If your ex did drugs, video-gamed, cheated, drank, smoked, spent a lot of $$ on material things or gambled.. your ex was a self-gratifier.

Now just what the darn heck is self-gratification?
It's the behavior of individuals who cannot sit with an uncomfortable feeling before they leap onto the next thing that makes them IMMEDIATELY feel good.
Uncomfortable feeling = rejection, invalidation, being unable to get what they want, taking responsibility for what they did, sadness, etc.
Self-gratifiers are on a spectrum, there's a little bit in all of us. But the worse of the lot result in pretty shitty boyfriends/husbands (or girlfriends) who really do a number on you.
They tend to jump onto things and tend to get really intense or excited about things till it all blows apart and they jump onto the next best thing that gratifies them.
And yes, that also means that they use something (or someone) till it doesn't benefit them any longer.
As in, once you confront them with the bad stuff that they did... ZIP.. they are gone... off somewhere with their friends.. back into their video gaming room... or out smoking.
The REALLY annoying thing about self-gratifiers is their pseudo confidence. Once they want something, they get it.
And that makes them very attractive to you. The chemistry. The intensity. The confidence.
What it really is - an inability to deal with emotions that make them feel bad. An inability to be REAL with themselves and look, really look, at the damage they've caused.
The worst of self-gratifiers tend to lack empathy for the victim.. they avoid it, because feeling something for the victim makes them feel bad, and they don't like to feel bad.
And I know that some of you might be looking at this and going: "OMG.. am I a self-gratifier?"
No. The fact that you're in this group proves that your key identity is not that of a self-gratifier. You might have self-gratifying tendencies, but you are, at your core, not a self-gratifier.

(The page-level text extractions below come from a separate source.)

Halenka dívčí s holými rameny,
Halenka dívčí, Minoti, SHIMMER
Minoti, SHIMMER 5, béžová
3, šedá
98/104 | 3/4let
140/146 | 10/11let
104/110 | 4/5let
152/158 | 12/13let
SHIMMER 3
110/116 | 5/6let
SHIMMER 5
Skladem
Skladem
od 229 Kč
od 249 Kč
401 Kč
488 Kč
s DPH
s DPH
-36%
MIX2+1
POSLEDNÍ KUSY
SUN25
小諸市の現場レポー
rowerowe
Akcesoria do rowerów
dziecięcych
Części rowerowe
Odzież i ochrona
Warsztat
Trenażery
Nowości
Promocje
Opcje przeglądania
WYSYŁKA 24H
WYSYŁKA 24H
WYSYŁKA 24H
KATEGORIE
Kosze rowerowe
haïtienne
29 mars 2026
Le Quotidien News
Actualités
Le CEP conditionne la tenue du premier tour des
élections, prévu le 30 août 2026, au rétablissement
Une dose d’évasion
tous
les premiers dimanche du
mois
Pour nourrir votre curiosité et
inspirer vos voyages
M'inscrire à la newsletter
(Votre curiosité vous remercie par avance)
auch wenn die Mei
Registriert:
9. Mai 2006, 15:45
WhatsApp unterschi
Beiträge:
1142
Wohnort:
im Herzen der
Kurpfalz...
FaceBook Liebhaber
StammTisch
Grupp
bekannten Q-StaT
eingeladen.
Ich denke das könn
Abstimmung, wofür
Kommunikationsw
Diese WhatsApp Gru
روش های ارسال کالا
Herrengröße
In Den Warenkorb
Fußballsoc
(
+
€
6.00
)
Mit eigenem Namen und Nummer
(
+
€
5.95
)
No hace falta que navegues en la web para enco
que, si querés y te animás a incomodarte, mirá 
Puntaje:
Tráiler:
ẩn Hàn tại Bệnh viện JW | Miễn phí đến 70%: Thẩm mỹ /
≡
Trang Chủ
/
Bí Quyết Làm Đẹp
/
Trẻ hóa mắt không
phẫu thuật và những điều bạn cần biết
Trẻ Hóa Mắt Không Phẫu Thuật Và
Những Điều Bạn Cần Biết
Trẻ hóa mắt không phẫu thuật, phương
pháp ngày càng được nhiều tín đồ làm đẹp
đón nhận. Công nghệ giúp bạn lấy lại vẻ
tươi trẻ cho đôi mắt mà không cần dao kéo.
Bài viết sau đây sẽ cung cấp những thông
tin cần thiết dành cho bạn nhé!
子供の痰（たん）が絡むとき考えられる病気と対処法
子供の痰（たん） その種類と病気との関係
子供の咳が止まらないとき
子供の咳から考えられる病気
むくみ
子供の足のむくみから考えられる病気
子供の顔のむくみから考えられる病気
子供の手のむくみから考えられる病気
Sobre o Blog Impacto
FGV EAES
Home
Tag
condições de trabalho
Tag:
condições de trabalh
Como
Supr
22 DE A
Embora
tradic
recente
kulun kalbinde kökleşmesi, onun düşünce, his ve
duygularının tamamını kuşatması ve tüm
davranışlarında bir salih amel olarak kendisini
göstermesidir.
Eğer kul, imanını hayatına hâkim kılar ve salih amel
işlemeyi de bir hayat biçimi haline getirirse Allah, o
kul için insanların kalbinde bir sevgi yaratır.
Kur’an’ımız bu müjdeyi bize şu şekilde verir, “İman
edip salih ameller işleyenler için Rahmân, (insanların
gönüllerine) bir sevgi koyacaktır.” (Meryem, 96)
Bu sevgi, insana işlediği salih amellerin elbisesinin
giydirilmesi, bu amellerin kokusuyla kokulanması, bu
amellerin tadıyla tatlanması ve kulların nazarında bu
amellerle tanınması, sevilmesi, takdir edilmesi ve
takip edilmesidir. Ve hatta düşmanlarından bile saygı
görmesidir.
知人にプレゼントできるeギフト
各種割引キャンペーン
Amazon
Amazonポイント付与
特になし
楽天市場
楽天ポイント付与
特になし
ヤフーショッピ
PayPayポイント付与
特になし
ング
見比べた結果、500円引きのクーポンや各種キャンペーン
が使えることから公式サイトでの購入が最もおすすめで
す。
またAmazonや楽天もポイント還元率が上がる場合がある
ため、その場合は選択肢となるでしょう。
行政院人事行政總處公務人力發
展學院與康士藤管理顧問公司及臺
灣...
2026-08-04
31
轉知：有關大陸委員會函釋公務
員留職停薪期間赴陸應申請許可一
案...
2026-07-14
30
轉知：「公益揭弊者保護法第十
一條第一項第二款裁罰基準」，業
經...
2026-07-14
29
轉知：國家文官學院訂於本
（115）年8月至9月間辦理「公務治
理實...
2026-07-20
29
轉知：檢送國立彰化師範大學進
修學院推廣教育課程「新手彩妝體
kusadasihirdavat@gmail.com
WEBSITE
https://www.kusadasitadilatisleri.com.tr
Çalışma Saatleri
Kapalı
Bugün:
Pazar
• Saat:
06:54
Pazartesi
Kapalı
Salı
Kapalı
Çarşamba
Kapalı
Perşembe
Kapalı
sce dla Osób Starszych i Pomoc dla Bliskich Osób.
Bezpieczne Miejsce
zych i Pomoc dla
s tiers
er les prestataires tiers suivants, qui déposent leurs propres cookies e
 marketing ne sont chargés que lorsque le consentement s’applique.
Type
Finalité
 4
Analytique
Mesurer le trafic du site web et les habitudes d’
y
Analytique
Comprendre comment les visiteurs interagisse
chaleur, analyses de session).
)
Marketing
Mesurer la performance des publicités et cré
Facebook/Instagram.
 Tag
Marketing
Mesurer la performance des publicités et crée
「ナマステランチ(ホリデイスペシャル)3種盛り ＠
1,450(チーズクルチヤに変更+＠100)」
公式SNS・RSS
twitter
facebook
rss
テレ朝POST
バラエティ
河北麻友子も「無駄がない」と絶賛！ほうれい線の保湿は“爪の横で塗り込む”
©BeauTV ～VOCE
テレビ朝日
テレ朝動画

Understanding self-gratifiers and what this behavior truly is can help you relook at your relationship with your ex, and in a way, pity them.
Because relationships are about self-growth and being vulnerable. You cannot be jumping into things all the time if you want a long-lasting, happy and healthy relationship.
So rethink your relationship. Were you that worthless, or were you just a victim of the self-gratifier?